Crafts & GI tags · folk crafts · contemporary craft revival

Story hook

In a village in Andhra Pradesh's Krishna district called Kalamkari Town (formally Pedana), a master craftsman dips a kalam — a bamboo stylus with a tip of buffalo hair — into a small pot of iron-jaggery solution that has fermented for six weeks. He begins drawing on a length of hand-spun cotton. The drawing is a Ramayana scene; the technique has been practised at this exact location for at least 400 years. The Kalamkari art of Pedana / Srikalahasti was granted Geographical Indication (GI) tag in 2008. Without that tag, mass-printed lookalikes from Surat would have continued to be sold as "Kalamkari" — destroying the artisans' livelihoods.

GI tags are a legal instrument. Officially, they are intellectual property rights — like a trademark or patent — that protect goods originating from a specific geographical region with qualities essentially attributable to that origin. Practically, they are a cultural and economic lifeline for India's roughly 70 million craft-dependent households.
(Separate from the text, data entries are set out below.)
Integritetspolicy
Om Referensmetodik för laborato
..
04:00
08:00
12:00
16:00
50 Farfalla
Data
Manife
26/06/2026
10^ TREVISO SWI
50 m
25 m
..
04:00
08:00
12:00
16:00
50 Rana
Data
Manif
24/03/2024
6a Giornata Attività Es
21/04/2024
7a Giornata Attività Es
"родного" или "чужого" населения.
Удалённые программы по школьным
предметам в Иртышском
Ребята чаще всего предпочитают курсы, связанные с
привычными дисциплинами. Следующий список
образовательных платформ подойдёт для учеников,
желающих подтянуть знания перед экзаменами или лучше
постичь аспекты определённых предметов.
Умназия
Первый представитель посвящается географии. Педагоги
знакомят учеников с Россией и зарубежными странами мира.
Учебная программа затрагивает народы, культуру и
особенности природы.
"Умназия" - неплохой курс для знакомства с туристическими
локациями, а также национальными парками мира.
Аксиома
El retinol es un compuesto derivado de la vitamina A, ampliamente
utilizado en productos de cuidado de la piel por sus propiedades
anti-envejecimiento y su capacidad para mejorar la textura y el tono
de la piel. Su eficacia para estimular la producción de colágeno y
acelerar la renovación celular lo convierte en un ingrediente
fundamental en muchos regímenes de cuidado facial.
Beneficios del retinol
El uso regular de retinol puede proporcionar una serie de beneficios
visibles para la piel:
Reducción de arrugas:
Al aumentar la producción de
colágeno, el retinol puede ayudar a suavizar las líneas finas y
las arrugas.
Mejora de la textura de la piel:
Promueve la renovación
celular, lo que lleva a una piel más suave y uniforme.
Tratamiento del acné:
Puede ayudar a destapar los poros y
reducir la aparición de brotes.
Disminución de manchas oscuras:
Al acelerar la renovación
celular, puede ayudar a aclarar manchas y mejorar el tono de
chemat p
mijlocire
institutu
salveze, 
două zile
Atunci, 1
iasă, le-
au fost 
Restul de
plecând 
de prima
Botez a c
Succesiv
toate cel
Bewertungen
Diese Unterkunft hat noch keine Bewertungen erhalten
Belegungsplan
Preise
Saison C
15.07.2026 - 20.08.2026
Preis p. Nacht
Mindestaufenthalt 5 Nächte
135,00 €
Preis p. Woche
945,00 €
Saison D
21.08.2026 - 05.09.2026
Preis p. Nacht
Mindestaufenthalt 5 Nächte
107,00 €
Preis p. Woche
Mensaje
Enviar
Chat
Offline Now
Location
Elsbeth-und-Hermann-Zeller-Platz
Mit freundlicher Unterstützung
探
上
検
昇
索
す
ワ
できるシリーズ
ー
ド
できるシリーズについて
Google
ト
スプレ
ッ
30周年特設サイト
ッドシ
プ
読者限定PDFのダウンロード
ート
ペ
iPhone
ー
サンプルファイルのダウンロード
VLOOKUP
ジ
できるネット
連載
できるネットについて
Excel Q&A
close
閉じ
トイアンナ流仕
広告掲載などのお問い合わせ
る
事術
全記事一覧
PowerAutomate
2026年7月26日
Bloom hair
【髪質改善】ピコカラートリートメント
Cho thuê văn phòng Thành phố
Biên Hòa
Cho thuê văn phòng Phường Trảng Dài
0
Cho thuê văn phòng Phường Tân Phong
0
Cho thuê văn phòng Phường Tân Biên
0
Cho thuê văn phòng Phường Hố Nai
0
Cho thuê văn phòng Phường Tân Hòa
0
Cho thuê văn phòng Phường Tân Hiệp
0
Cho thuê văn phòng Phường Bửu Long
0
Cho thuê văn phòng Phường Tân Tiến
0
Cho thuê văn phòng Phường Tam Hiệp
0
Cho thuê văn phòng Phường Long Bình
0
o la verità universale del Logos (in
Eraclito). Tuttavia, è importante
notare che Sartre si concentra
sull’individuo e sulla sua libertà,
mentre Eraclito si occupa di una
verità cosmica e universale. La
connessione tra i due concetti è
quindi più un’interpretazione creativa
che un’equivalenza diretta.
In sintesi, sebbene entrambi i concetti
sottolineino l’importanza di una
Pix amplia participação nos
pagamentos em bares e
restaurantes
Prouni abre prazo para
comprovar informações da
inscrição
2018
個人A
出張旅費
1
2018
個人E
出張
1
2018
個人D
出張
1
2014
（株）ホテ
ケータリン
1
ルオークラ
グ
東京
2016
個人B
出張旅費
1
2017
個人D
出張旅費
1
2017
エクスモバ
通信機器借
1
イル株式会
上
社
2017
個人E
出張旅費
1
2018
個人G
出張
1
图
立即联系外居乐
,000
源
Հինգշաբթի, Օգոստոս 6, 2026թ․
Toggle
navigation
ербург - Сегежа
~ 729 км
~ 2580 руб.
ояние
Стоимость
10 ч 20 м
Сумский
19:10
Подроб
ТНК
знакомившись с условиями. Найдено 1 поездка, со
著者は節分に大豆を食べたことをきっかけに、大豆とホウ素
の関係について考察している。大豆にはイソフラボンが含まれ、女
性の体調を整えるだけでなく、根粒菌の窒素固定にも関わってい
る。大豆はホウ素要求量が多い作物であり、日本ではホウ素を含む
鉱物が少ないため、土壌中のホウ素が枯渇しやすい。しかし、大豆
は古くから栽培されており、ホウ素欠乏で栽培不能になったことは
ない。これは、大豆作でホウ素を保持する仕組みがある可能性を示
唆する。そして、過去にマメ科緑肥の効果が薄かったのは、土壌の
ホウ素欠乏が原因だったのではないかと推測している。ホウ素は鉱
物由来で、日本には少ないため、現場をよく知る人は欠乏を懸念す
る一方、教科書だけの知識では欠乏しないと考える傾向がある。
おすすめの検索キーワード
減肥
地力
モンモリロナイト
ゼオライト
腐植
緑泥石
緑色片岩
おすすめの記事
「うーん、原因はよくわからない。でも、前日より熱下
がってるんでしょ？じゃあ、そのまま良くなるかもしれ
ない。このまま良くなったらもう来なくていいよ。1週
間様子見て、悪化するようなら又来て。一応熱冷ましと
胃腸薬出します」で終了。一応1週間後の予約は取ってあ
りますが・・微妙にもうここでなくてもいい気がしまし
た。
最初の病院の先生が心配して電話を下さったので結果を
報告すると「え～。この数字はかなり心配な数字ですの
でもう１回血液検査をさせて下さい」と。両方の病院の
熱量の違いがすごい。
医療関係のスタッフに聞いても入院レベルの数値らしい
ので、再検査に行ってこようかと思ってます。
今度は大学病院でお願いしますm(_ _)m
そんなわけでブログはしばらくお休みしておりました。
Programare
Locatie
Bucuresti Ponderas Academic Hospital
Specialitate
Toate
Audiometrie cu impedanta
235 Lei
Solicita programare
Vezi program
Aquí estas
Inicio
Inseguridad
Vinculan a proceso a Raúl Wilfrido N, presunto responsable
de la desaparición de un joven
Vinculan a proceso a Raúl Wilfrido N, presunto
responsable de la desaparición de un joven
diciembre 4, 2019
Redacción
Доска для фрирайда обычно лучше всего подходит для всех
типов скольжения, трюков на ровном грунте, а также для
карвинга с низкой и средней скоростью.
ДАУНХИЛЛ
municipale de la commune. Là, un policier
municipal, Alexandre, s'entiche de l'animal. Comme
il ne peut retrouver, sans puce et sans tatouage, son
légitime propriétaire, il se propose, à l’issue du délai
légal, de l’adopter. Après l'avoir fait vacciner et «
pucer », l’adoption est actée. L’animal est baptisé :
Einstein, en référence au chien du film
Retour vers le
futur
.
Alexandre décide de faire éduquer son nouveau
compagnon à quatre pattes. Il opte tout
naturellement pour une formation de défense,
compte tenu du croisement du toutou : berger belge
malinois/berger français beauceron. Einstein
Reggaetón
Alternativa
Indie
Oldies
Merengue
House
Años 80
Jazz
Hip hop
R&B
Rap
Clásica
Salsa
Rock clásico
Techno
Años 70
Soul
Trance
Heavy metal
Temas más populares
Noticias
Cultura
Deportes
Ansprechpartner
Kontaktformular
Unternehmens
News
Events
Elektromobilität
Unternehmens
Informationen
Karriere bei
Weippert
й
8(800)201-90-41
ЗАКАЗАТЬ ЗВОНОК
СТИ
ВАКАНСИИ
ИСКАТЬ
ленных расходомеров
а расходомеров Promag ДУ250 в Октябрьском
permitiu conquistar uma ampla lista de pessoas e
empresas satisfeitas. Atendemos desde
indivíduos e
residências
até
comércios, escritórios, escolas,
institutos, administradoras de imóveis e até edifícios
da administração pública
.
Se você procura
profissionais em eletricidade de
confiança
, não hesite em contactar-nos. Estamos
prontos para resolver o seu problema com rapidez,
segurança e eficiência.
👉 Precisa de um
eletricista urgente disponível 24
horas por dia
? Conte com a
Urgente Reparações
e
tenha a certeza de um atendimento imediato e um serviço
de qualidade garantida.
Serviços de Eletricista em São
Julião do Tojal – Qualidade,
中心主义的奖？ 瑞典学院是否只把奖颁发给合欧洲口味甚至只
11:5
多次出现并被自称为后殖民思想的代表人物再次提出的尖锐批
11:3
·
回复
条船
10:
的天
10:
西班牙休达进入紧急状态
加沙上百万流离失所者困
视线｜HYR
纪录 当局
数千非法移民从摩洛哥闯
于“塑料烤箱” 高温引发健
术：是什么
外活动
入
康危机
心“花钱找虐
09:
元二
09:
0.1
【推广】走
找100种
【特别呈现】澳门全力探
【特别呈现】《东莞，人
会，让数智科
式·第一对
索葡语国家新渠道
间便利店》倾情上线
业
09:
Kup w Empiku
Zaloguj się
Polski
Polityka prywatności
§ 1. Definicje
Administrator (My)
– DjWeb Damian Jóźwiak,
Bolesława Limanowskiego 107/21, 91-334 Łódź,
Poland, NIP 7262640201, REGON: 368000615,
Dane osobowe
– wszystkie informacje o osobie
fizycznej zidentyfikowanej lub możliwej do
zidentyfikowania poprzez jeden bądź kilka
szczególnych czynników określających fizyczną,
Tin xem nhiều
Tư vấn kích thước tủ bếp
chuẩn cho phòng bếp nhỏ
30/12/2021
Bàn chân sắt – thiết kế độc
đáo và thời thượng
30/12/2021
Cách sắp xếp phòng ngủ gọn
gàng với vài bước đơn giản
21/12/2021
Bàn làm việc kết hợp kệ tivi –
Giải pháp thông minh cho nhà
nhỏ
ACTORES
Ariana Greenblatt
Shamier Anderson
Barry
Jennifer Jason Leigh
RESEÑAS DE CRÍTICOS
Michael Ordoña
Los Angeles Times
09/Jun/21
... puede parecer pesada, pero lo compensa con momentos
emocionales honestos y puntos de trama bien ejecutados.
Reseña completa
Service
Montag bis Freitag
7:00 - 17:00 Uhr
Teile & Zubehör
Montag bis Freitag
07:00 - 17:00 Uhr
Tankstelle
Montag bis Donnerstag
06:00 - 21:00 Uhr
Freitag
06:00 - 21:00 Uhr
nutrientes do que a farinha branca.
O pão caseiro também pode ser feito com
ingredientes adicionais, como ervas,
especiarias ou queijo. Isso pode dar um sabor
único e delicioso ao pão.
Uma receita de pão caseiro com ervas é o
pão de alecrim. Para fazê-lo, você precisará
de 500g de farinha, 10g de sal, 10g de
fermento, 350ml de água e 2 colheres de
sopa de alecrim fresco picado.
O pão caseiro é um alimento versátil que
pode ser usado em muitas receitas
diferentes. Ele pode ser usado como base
India has over 600 GI-tagged products as of 2024 — agricultural (Darjeeling tea, Banarasi paan, Allahabad surkha guava), textile (Banarasi saree, Kanchipuram silk, Chanderi, Pochampally), handicraft (Mysore sandalwood, Kondapalli toys, Khurja pottery), foodstuff (Hyderabad biryani, Bikaneri bhujia), and more. Each tag is the result of a multi-year application process by the artisans' association, after rigorous documentation of "essential character + geographical origin + traditional knowledge."

This is the story of how India's crafts — once disappearing under British industrial cheaper-substitute pressure — have begun to re-emerge through legal protection, design intervention, e-commerce, and cultural-tourism integration.

Why this matters for UPSC

GI tags are a high-frequency Prelims topic — asked roughly once every year and a half (state → product, GI date, latest additions). Mains essays touch on intellectual property, traditional knowledge protection, and craft-livelihoods. Interview boards probe GI tags as a cultural-policy litmus and the candidate's awareness of artisan welfare schemes. The topic intersects with WTO TRIPS, National IPR Policy 2016, and the One District One Product scheme.